» **Exercise objective**:
Return exactly the span that opens with the line containing "Getting cars off the roads, making" and closes with the final line of the records, both included.

Segment Start: Information shown

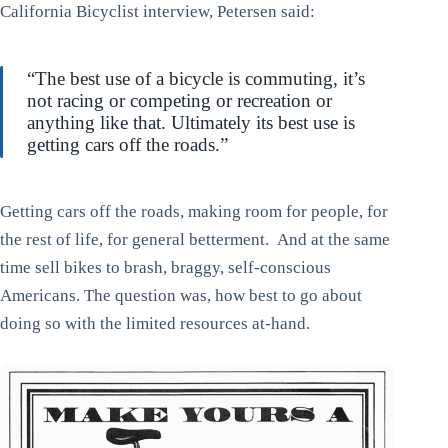
California Bicyclist interview, Petersen said:
“The best use of a bicycle is commuting, it’s
not racing or competing or recreation or
anything like that. Ultimately its best use is
getting cars off the roads.”
Getting cars off the roads, making room for people, for
the rest of life, for general betterment. And at the same
time sell bikes to brash, braggy, self-conscious
Americans. The question was, how best to go about
doing so with the limited resources at-hand.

Segment End: Information shown

» **Output of the task**:
Getting cars off the roads, making room for people, for
the rest of life, for general betterment. And at the same
time sell bikes to brash, braggy, self-conscious
Americans. The question was, how best to go about
doing so with the limited resources at-hand.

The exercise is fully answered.